Excel Formats - Hide 0 (Zero) Values Easily

You never know when you're going to learn the things you use most.  Mine came mainly from holding the flashlight for my Dad (thanks, Dad. You are AMAZING.) From a career perspective, though, I'd have to say my time as an tech support guy on Excel 1.0 has been nearly as useful as any given year of my many in higher ed.

Excel was a Mac app first.  Did you know that? Yup.

Excel shipped on the Mac before Windows 3.0 shipped on the PC.  (For the record, Win 3.0 - which was really the first adequate GUI on the PC platform, shipped on my birthday in 1990. Coincidence?  One wonders.)  Here's the funny thing. There are fundamentals about Excel that were there in 1989-90, that are useful today, that most people STILL don't know today. Here's one such tip.  

Situation:

  • You have a calculation formula in a range of cells.
  • Some results are POSITIVE.
  • Some are NEGATIVE.
  • Some are ZERO.

Did you know you can make the ZERO results invisible just by formatting?

THE KEY:  Format Cells.

Excel has a nomenclature and structure for number formatting.  The punchline for our immediate purpose, so you'll remember it:

Positive;Negative;Zero;Text

Select a range with a mix of positive, negative and 0 results. Try this:

  • Open Format-Cells.  
  • Scroll to "Custom" at the bottom.
  • Create this custom format:  ;;""  (that's semicolon, semicolon, quote, quote)

Cells with a zero value will display as blank. The cool thing is, they'll still have the numerical value  0.  

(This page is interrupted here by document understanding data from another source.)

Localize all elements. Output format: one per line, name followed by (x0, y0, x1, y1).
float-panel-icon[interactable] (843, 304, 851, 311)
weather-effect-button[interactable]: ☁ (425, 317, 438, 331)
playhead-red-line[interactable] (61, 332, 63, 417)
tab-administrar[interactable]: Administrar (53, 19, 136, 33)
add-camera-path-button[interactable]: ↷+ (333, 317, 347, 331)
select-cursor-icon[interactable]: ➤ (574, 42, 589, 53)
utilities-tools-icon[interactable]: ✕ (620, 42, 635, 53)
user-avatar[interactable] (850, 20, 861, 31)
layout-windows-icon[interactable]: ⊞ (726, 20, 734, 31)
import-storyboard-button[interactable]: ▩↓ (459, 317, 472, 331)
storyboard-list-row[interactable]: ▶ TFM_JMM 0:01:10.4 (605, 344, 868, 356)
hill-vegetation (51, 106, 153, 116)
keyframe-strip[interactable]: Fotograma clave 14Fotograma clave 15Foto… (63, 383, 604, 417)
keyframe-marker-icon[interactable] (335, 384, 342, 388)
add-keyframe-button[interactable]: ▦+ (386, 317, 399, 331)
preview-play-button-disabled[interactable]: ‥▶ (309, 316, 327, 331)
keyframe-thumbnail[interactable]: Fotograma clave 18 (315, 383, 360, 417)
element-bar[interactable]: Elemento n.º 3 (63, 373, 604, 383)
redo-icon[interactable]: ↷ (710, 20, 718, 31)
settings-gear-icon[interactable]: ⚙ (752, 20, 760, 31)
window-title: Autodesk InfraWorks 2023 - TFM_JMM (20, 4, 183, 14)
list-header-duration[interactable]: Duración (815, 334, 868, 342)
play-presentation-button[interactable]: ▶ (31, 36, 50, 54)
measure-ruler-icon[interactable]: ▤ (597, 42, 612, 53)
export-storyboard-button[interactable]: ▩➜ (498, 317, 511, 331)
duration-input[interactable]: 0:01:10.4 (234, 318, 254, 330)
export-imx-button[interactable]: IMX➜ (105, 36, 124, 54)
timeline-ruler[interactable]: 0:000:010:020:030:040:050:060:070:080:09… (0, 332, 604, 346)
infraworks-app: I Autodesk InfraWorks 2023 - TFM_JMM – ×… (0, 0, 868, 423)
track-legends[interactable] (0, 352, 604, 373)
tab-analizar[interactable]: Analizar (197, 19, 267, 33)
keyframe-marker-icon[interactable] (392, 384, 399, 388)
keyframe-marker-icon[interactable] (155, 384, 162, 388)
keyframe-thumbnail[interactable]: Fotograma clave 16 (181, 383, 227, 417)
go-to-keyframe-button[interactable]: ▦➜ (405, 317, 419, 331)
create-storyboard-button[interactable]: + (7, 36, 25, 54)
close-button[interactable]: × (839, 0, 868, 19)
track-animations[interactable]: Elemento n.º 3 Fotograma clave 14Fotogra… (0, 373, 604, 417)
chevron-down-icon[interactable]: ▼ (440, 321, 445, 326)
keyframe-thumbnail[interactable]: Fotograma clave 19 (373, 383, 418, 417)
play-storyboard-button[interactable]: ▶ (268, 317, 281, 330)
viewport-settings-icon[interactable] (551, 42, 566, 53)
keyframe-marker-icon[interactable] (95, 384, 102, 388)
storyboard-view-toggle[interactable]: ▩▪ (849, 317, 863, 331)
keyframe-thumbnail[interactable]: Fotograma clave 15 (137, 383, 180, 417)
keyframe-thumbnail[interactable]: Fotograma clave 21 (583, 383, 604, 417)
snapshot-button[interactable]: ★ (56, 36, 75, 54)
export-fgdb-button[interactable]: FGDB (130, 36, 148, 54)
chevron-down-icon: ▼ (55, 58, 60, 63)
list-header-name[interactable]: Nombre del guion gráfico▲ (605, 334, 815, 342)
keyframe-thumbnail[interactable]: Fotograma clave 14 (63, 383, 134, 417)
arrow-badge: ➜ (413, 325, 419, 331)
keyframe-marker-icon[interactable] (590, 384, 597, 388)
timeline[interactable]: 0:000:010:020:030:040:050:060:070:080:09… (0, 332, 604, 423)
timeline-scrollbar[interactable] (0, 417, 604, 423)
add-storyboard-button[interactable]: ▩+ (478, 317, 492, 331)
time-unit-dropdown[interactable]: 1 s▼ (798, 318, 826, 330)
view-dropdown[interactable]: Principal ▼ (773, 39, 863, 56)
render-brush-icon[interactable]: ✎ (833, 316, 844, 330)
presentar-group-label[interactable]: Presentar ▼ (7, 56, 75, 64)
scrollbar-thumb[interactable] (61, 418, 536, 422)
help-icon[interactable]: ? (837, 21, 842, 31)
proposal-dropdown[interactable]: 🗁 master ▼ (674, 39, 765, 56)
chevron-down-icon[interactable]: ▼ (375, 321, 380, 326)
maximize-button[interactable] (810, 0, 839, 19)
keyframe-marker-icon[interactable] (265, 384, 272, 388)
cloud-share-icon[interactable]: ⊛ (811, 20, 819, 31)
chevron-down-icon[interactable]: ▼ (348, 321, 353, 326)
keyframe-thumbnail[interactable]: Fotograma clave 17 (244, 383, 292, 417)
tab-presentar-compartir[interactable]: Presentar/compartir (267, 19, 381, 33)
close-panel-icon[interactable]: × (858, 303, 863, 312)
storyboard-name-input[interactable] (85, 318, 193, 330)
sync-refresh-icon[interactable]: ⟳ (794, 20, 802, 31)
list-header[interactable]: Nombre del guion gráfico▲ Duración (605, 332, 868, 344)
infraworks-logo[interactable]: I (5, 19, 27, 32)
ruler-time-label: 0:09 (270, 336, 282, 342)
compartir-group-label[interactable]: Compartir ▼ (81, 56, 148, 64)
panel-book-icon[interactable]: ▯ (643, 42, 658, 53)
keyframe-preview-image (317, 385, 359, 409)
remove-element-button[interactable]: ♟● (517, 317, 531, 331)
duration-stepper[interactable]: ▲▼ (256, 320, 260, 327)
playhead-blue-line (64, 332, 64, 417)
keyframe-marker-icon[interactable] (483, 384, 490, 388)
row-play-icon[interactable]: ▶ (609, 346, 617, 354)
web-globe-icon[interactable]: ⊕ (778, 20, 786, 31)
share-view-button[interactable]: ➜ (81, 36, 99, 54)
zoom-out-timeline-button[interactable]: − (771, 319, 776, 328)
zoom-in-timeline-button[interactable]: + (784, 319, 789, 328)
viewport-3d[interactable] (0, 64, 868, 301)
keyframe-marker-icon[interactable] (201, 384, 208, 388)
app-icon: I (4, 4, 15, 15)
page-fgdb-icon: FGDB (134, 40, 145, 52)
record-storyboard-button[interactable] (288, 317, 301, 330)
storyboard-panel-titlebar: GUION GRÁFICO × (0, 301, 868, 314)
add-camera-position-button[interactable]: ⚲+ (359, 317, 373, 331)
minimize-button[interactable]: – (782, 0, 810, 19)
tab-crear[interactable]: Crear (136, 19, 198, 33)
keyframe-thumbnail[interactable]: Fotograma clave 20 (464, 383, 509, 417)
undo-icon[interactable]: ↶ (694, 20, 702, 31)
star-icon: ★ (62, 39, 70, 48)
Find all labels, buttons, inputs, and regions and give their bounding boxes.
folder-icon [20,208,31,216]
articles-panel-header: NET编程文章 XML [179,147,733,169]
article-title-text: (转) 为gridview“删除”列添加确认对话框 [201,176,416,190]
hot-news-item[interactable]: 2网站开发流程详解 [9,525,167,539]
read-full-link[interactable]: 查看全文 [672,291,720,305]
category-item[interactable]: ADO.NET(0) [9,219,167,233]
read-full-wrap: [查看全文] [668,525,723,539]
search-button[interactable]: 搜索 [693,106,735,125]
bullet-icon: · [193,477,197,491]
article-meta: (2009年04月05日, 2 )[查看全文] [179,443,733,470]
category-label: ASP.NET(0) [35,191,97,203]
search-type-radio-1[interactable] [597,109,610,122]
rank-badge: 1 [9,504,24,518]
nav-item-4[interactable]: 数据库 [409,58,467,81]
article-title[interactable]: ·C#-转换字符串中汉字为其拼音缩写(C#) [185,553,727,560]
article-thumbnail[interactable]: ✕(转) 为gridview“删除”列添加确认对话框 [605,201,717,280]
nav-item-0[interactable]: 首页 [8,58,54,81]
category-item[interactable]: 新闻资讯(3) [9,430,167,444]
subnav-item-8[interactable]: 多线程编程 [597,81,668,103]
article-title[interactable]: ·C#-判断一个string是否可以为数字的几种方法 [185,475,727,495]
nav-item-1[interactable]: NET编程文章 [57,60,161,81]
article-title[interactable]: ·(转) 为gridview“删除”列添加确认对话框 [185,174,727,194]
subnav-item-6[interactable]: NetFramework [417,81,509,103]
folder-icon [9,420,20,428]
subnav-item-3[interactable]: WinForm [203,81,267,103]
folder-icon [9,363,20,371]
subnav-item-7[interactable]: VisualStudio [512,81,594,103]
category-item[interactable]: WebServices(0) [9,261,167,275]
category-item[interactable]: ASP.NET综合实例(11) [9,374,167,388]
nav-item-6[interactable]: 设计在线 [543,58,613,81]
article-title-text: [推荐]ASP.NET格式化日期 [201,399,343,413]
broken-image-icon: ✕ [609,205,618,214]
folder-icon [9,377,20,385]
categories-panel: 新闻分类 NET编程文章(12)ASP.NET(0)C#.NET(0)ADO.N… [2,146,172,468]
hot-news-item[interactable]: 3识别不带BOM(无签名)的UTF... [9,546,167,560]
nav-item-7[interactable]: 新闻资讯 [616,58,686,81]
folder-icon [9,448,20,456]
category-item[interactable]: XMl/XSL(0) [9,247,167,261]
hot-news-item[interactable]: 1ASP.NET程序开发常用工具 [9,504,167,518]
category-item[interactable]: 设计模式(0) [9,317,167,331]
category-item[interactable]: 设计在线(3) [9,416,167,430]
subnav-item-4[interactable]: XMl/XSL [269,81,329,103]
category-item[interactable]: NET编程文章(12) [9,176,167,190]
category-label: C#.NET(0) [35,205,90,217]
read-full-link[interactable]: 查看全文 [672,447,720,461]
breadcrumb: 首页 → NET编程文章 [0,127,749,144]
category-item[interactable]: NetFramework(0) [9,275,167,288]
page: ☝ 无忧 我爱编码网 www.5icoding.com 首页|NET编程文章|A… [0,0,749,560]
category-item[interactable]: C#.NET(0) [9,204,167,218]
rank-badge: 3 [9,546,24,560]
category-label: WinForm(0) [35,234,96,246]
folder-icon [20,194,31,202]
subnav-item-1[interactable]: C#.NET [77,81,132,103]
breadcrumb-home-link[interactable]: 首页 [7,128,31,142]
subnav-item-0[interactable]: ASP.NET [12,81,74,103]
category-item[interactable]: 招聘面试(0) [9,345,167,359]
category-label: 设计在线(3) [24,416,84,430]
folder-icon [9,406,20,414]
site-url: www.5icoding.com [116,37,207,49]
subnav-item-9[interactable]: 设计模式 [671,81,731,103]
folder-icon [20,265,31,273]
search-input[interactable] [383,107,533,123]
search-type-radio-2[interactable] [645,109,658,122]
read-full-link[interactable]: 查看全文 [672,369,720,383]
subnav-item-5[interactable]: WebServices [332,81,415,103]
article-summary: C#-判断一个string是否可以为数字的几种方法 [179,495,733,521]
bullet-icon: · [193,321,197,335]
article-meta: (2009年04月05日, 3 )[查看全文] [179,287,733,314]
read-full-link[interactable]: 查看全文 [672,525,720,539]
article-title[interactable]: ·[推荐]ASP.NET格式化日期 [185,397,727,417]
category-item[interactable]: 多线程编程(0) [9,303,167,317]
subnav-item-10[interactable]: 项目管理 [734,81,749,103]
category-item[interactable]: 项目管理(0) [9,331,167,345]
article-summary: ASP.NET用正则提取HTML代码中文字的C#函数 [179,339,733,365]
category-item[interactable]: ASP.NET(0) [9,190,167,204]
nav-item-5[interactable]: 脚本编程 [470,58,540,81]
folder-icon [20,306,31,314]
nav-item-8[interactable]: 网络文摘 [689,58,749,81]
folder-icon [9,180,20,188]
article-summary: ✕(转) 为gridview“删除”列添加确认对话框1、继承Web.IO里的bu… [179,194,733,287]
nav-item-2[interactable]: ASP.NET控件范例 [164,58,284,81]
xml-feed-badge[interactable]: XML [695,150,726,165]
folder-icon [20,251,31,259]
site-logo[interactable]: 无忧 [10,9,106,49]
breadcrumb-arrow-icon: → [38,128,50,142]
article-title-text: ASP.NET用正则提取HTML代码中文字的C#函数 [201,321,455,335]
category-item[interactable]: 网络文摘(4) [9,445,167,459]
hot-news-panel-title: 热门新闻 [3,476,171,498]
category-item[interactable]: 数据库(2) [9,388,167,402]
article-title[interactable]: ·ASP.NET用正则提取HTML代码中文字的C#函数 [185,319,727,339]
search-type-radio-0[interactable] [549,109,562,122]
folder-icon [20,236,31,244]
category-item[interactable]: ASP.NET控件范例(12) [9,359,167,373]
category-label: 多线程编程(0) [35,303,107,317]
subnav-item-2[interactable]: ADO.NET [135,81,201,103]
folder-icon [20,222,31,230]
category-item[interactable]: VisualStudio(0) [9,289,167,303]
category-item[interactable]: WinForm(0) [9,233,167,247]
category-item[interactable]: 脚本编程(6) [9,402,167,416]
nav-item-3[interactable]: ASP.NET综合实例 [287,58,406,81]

I learned that about 25 years ago.  Spreadsheets that show

  • 0.00
  • 0.00
  • some number
  • 0.00

still kinda irk me.  Usually, zero means nothing so don't tie up my brain cells showing me a symbol for nothing. Just Format-Cell-Custom-;;""

 

A Little More Detail Than You Wanted

Positive;Negative;Zero;Text

Excel has a bunch of format operators for any type in this mix.  Commas (#,###), percent formats (%.%%), place-padding (the format "00000" will force those pesky East Coast ZIP codes that start with 0 to show - e.g. 01235.  Google and read up a bit.  Formatting beats custom formats to death 'cause it doesn't affect the underlying value.

Think about that for a sec - you can HIDE negative numbers (format:  ;"";  ) but still use 'em in a calculation elsewhere.  Zowie.